**Record excerpts:**
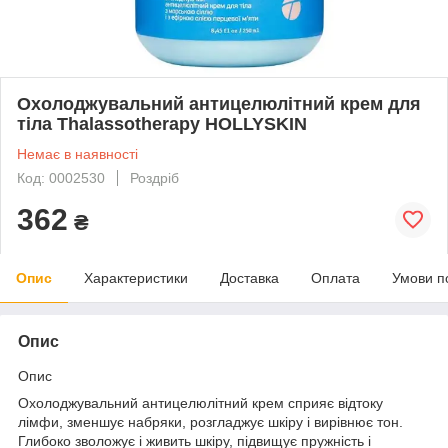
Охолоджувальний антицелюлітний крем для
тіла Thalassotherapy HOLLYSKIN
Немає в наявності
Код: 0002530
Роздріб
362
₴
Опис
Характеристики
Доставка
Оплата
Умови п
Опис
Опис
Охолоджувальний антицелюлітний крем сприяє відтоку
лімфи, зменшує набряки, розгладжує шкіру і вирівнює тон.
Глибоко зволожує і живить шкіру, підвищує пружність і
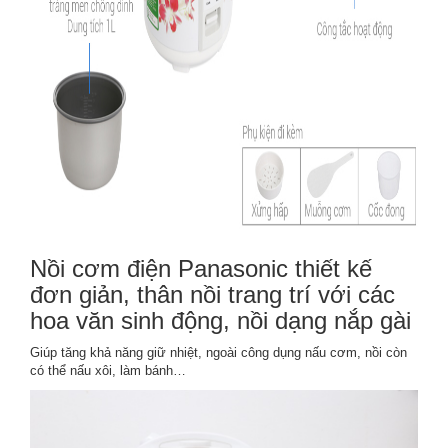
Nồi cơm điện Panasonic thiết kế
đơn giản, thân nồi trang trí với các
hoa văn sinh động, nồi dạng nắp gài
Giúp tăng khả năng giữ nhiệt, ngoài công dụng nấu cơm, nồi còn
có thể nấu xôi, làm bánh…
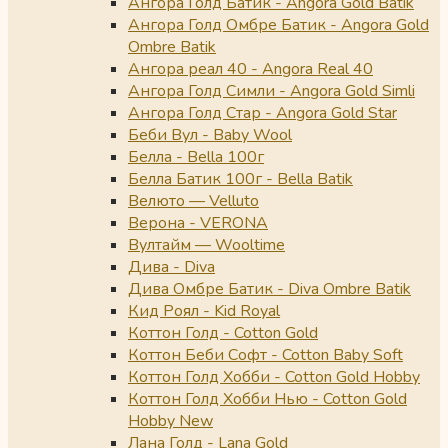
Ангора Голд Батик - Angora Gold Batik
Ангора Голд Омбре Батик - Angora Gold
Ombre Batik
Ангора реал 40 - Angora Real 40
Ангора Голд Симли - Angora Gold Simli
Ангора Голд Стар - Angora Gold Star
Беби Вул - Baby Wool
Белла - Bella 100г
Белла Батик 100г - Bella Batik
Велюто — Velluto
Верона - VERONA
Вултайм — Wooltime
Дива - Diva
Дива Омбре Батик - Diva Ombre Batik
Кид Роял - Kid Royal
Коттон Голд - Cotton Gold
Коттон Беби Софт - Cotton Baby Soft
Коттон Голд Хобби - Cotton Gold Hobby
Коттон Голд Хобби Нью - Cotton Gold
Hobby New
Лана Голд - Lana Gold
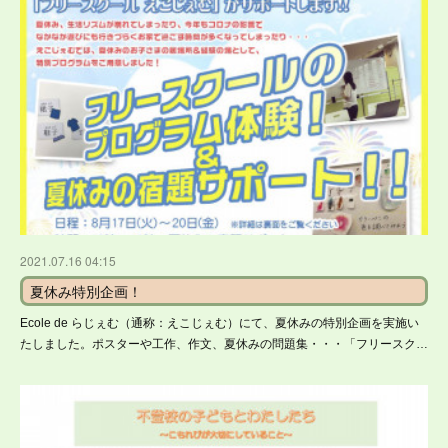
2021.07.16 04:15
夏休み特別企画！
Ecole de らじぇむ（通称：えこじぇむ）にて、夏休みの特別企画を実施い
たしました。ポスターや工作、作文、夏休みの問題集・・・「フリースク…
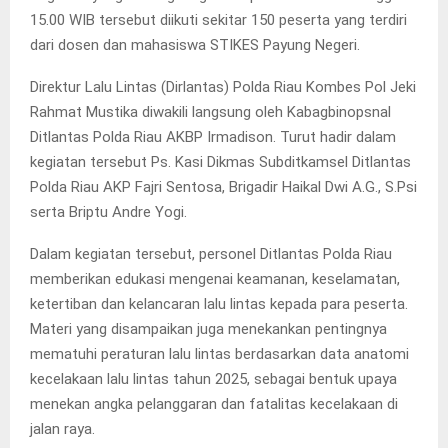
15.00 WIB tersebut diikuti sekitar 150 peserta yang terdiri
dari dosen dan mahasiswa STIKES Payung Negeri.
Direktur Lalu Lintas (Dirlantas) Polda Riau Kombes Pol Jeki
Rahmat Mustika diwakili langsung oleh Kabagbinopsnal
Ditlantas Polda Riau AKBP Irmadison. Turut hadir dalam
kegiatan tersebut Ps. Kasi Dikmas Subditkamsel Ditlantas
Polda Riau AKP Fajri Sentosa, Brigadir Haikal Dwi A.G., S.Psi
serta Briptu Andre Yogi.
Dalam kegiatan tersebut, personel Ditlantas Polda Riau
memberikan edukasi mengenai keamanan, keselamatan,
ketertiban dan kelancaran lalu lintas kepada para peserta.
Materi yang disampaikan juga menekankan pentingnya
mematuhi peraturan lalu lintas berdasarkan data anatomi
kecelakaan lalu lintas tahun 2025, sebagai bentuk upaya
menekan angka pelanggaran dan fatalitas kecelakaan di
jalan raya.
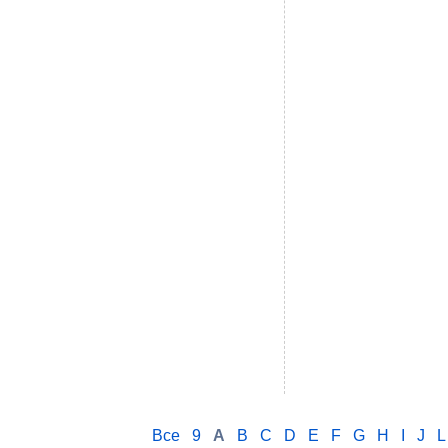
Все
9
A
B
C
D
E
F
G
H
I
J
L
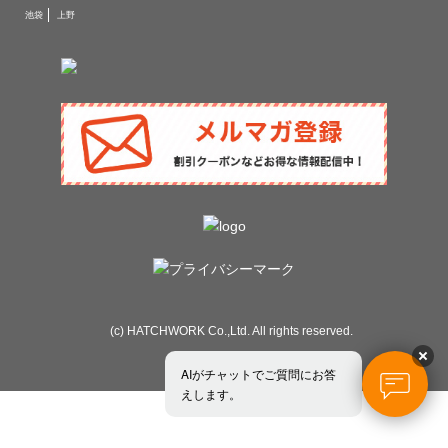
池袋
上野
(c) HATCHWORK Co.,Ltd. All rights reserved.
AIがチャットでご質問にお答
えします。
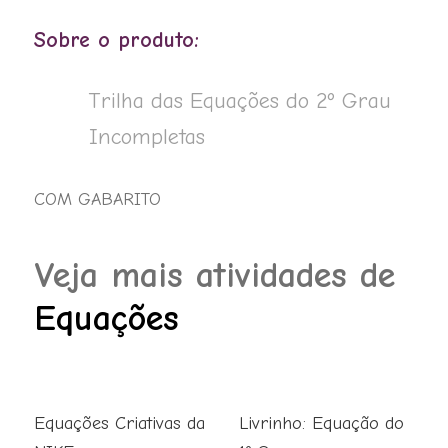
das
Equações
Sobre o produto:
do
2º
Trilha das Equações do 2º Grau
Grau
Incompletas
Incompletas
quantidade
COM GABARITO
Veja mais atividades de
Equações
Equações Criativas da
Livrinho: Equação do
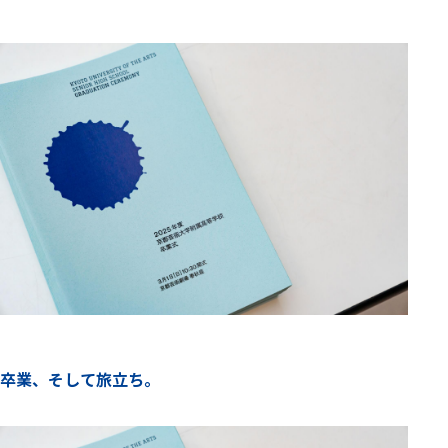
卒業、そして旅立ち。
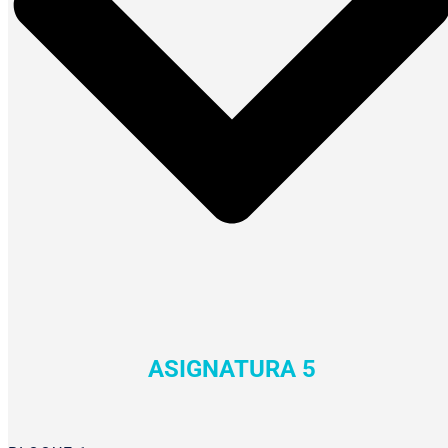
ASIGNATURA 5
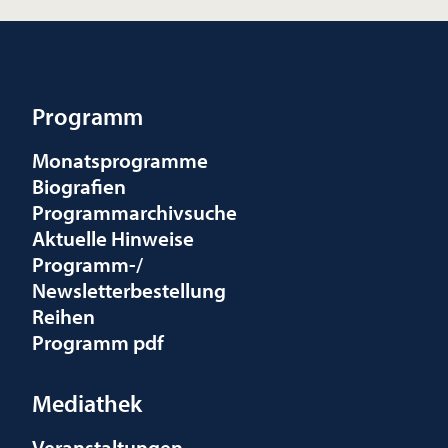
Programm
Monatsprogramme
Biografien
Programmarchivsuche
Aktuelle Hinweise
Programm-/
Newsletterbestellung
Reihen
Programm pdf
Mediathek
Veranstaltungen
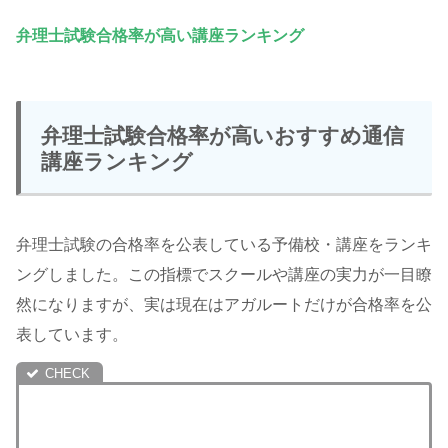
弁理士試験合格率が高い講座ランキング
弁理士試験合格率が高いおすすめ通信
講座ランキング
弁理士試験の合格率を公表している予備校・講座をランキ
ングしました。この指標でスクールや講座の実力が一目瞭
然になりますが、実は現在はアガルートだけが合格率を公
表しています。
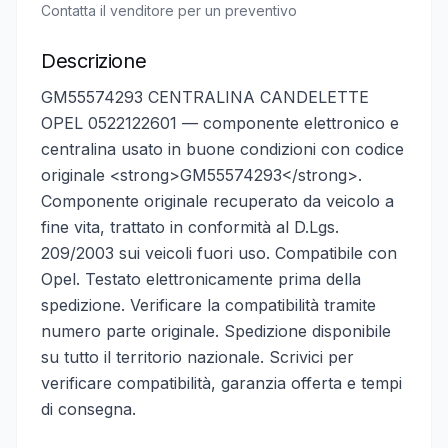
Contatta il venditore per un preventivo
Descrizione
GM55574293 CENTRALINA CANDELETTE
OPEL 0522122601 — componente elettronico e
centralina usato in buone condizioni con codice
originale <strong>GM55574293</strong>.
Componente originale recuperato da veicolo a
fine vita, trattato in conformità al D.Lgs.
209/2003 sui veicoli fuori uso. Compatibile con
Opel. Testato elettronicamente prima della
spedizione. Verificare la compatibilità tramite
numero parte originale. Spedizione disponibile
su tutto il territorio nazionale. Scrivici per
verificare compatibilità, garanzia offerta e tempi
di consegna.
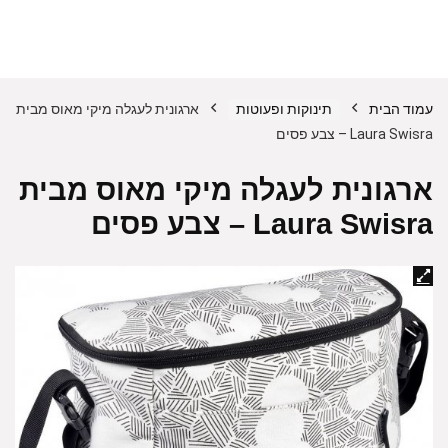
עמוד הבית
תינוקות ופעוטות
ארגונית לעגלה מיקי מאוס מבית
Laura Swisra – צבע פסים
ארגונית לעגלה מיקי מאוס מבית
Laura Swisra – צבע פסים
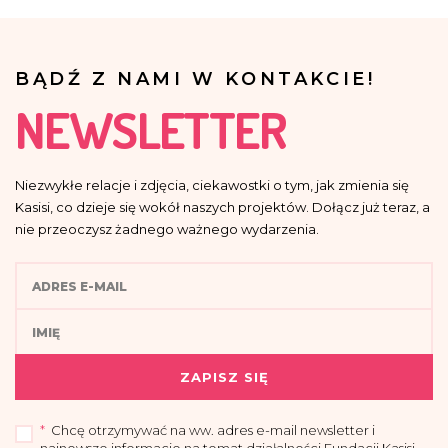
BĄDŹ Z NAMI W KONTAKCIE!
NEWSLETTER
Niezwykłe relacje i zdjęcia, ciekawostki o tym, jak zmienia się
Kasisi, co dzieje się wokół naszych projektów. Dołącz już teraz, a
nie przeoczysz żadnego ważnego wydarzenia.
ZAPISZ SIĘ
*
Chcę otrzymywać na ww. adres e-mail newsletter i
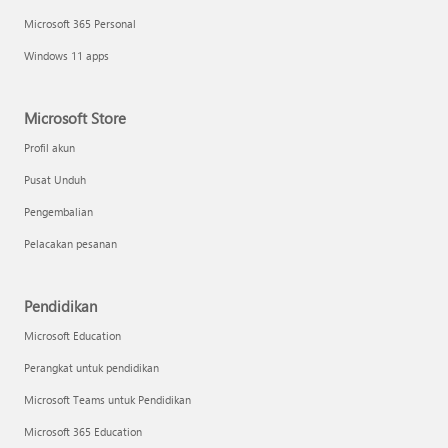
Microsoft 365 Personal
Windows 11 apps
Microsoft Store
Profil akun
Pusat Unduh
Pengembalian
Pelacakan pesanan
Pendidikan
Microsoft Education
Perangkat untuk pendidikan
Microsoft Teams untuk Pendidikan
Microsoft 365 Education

**Goal of the exercise:** Take each line from the preceding material that contains "Ангора" and copy it.

**Result of this exercise:**
Ангора Голд Батик - Angora Gold Batik
Ангора Голд Омбре Батик - Angora Gold
Ангора реал 40 - Angora Real 40
Ангора Голд Симли - Angora Gold Simli
Ангора Голд Стар - Angora Gold Star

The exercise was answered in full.